Referential Integrity
A condition that guarantees that the values in one column also exist in another column. The relationship between a primary key (unique, not null) in one table and the foreign key it refers to in another table.. This guarantee is enforced through the use of integrity constraints.
Replication
Enables the placement of shared data at locations throughout the organization. Provides "fast" local access an helps ensure against single system failures. Different architectures are distribution, consolidation, data off-loading, disaster site maintenance, workflow, and multi-site data sharing. Can be Row-change or procedural call replication and can be synchronous (real-time - uses distributed locks on data) or asynchronous (store-and-forward). Important for data warehousing applications. Needed when local copies can increase performance and availability, but they don't have to be current. It copies tables from one node on a network to another. Synchronous (real-time) methods do it through the use of triggers - however there are drawbacks because of the overhead and availability requirements. To do it at specific times and intervals (asynchronously) use 'CREATE SNAPSHOT' or deferred RPCs- this is the preferred method usually since real-time updates aren't always demanded. Oracle's is peer-to-peer, not slave/master so it is more robust. You can also write customized conflict resolution routines.
ROLAP
Rollback (noun)
The second half of the recovery procedures. After the roll forward, any changes that were not committed must be undone. After the redo log files have been applied, then the rollback segments are used to identify and undo transactions that were never committed, yet were recorded in the redo log. Oracle completes this step automatically.
Row
(1) Synonym for record; one row of data in a database table, having values for one or more columns. (2) One set of field values in the output of a query.
Schema
A collection of table definitions. What a user owns or has access to in the database.
Serializable Transactions
Server
(a) Software that allows a computer to offer a service to another computer. Other computers contact the server program by means of matching client (q.v.) software. (b) The computer on which the server software runs.
SGA
System Global Area - shared memory area for query execution plans, data, etc. Also includes Shared SQL area for parsed SQL statements and procedures which reduces memory utilization and application startup time. Great for OLTP systems running many users. The key to tuning Oracle is the size of the SGA.
Snowflake Schema
It is a complex star schema that has more Dimension tables and more foreign key/primary key relationships. However, all Dimension tables should still be joined first.
SQL
Structured Query Language - The internationally accepted standard for relational systems covering not only query, but also data definitions, manipulation, security and some aspects of referential integrity. It's non-procedural - the RDBMS determines how to do things - 1 line is run at a time and there is no connection between them
Star Query
Use for data warehouse queries (with a star schema representation). In this type a query it is more efficient to defer the costly operation of accessing the Fact table until the end - it will do a Cartesian join between the Dimension tables first since join predicates don't exist between them. Oracle's cost optimizer can tell if it is a star query by seeing if 1 table is significantly larger than the others and if the larger table has a concatenated index. Use a hint is it can't recognize it. Relational OLAP tools use them to have OLAP-style processing on top of relational databases.
Star Schema
A natural representation for a data warehouse - it will have one very large Fact table like sales, and multiple smaller Dimension tables like products, customers, suppliers, stores, etc. Each Dimension table will share a primary key/foreign key relationship with the Fact table.

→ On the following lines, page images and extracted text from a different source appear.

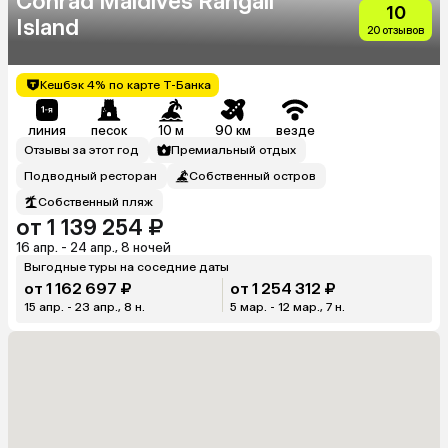
Conrad Maldives Rangali
10
Island
20 отзывов
Кешбэк 4% по карте Т-Банка
линия
песок
10 м
90 км
везде
Отзывы за этот год
Премиальный отдых
Подводный ресторан
Собственный остров
Собственный пляж
от 1 139 254 ₽
16 апр. - 24 апр., 8 ночей
Выгодные туры на соседние даты
от 1 162 697 ₽
от 1 254 312 ₽
15 апр. - 23 апр., 8 н.
5 мар. - 12 мар., 7 н.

Dimension Table Dimension Table
Fact Table
Dimension Table Dimension Table
Stored Procedure
A stored procedure is a group of pre-compiled and pre-optimized SQL statements that performs some database operation for repeated execution. They are not automatically enabled like triggers - they are called to perform specific work. Reduces network traffic/performance b/c code will execute on server, not client.
Symmetric Replication
Asynchronous distributed computing. Called symmetric since all replicates are potentially updateable (through 2 different mechanisms - multiple masters or updateable snapshots (both done through deferred RPCs)). Automatically propagates data to other databases using Oracle Gateways - a two-phase commit guarantees consistent data. Used for off-loading data to a data warehouse, backing up data, and disseminating and collecting data to remote sites. Can support both conflict avoidance (primary-site ownership (local sites only can change their accounts) or dynamic ownership (workflow)) and conflict detection and resolution (timestamp, priority, additive, min, max, avg, discard, etc.). A replication catalog provides a single repository that contains metadata (like objects, sites, mechanisms) that define the replicated environment.
Synonym
An alias for a table, view, sequence , or program unit; a synonym is not actually an object itself, it is a direct reference to its base object. Synonyms are used to mask the real name and owner of an object, provide public access to an object, provide location transparency for tables, views, or program units of a remote database and simplify the SQL statements for database users. A synonym can be public or private.
3-Tier
A classic 3-tier is a client - client - server setup. You get extended scalability, a thin client, load balancing, architectural insurance, and centralized management. The client in the middle is your application server and the server on the back-end is the database server. Traditionally in the middle will sit a TP monitor or DCE, CORBA, or a 3GL. It extends scalability, but you have to do a lot more coding.
Table
The basic unit of storage in a relational database management system. A table represents entities and relationships, and consists of one or more units of information (rows), each of which contains the same kinds of values (columns) Each column is given a column name, a datatype (such as CHAR, DATE, or NUMBER), and a width (the width may be predetermined by the datatype, as in DATE). Once a table is created, valid rows of data can be inserted into it. Table information can then be queried, deleted, or updated. To enforce defined business rules on a table's data, integrity constraints and triggers can also be defined for a table. In SQL* forms, a block in a form is associated with one base table.
Table Constraint
An integrity constraint that applies to multiple columns of the same table.
Table Partitioning
Dynamic table partitioning divides work at runtime according to the degree of concurrent processing desired. It tries to keep all of the query processors busy and have them all finish at the same time. Physical table partitioning require unloading, repartitioning, reloading, and reindexing the data if you want to modify it. The best performance full table scan on an SMP machine is the time it takes a single CPU to process the largest partition. Both physical and dynamic can be offered at the same time.
Tablespace
A logical portion of an Oracle database used to allocate storage for table and index data. Each tablespace corresponds to one or more physical database files. Every Oracle database has a tablespace called SYSTEM and may have additional tablespaces. A tablespace is used to group related logical structures together. For example, tablespaces commonly group all of an application's objects to simplify certain administrative operations.
TPC
Transaction Processing Performance Council -
TPC-A = lightweight - simulation of banking system (1 transaction type)
TPC-B = rarely used
TPC-C = measures OLTP workload containing a mixture of read-only and update-intensive transactions simulating an order-entry and order-processing system (9 tables, 5 transaction types) - heavyweight benchmark - includes tpmC (transactions per minute) and $tpmC (price/performance based on 5-year of ownership including maintenance).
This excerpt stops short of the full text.